Что же касается Гали Подорожной, то выяснилось, что с регистрацией придется подождать, поскольку Марку недостает нескольких месяцев до восемнадцати лет. А потом… А потом Галя была забыта.
После школы я решил из принципа идти работать на завод, ты из принципа — в науку. Это расхождение нас не удручало. Мы гордились своими решениями. Где-то в будущем наши пути должны были непременно встретиться. И там, в той точке встречи, мне казалось, каким-то образом объявится и Галя Подорожная. Я представлял кассиршу, улыбающуюся, в летнем платье — словно на свадебной фотографии. Предполагалось, к тому времени она, конечно, давно все поняла и простила Марка, ради торжества всеобщего счастья!..
Вот эта точка! Аэропорт. И мне недостает ни фантазии, ни оптимизма представить впереди какую-нибудь другую.
— Чего здесь встал!
— Что? — переспрашиваю таможенного солдата. Мне показалось, он о чем-то меня спросил.
— Отойди отсюда! — вот что говорю.
— А, — понял я. Оторвался от сетки и встретился глазами с Юлием Иосифовичем.
Мы раскланялись. Отец Марка чувствовал себя здесь неважно. Ему трудно было освоиться среди людей неизвестных, которых — вдобавок — подозревал в своей несостоятельности. Я сказал, что здесь мы ожидаем, когда Марк пройдет досмотр. Я сказал «мы», потому что имел в виду Марию. Юлий Иосифович с наивным удивлением оглядел толпу: неужели у его сына столько провожающих? Я не стал разубеждать его, отошел в сторону — на пустые бетонные квадраты. Как это ни странно, простор был необходимым условием размышлений о том, что с нами случилось.

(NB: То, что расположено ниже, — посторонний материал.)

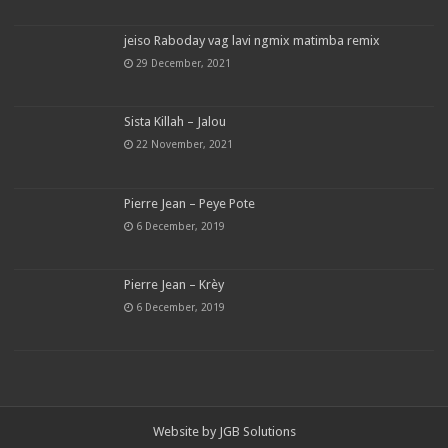
jeiso Raboday vag lavi ngmix matimba remix
29 December, 2021
Sista Killah – Jalou
22 November, 2021
Pierre Jean – Peye Pote
6 December, 2019
Pierre Jean – Krèy
6 December, 2019
Website by
JGB Solutions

С расстояния в десять шагов смотрю на отца Марка и на других. Как все красивы! Я не говорю о Марии и о Юлии Иосифовиче: круглая голова и плечи борца позволяют отнести его к породе Давидов — даже брадатые болтуны с расшлепанными славянскими носами, расчувствованные на всю жизнь сатиры, безупречны в своей законченности. Чем не Рахиль та бесплотная девица, которая теперь отрешенно подставила лицо бледному солнцу и ожиданию. Я прекрасно знаю, о чем пишут подпольные поэты. Они пишут о Рахили, о Самсоне, об играх в тени кущ, о Боге. И почти каждый о Хароне. Не здесь ли, на окраине хмурого города, его переправа!
Марк, сейчас я вспоминаю, твою «лодочную» речь, которую могу повторить из слова в слово. Немногое помню с такой отчетливостью, как тот час — именно час, потому что лодка была взята напрокат на один час. Я сидел на веслах и греб навстречу волнам, поднятым речными пароходиками, ты — на корме, в вязаной куртке и со студенческим чемоданчиком у ног. Я еще не сменил армейское обмундирование на гражданское и щурил глаза, как будто передо мной были все те же казахские степи: солнце и пыль.

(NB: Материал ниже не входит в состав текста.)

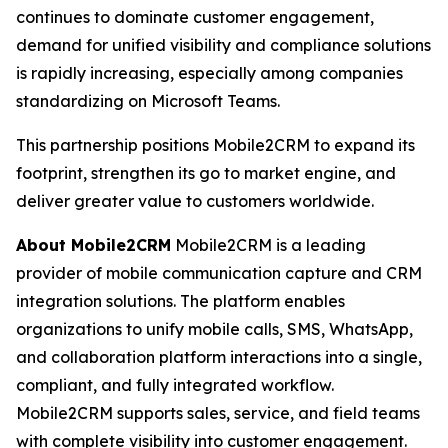
continues to dominate customer engagement,
demand for unified visibility and compliance solutions
is rapidly increasing, especially among companies
standardizing on Microsoft Teams.
This partnership positions Mobile2CRM to expand its
footprint, strengthen its go to market engine, and
deliver greater value to customers worldwide.
About Mobile2CRM
Mobile2CRM is a leading
provider of mobile communication capture and CRM
integration solutions. The platform enables
organizations to unify mobile calls, SMS, WhatsApp,
and collaboration platform interactions into a single,
compliant, and fully integrated workflow.
Mobile2CRM supports sales, service, and field teams
with complete visibility into customer engagement.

В последние месяцы службы я о многом думал. О тебе, конечно, тоже. Когда мысли привыкают парить над землей, они на удивление красивы и логичны. В казармах дискредитацией этих мыслей я занялся сам. Я хотел иметь более правдоподобную версию мира. Мне старые твои контраргументы в этом деле весьма пригодились. Я имею в виду те, которыми ты оспаривал мою теорию всеобщего счастья. Я начал кичиться своей реалистичностью, хотя и за твой счет, в которую, однако, внес ту самую логическую последовательность. Или максимализм. Это одно и то же.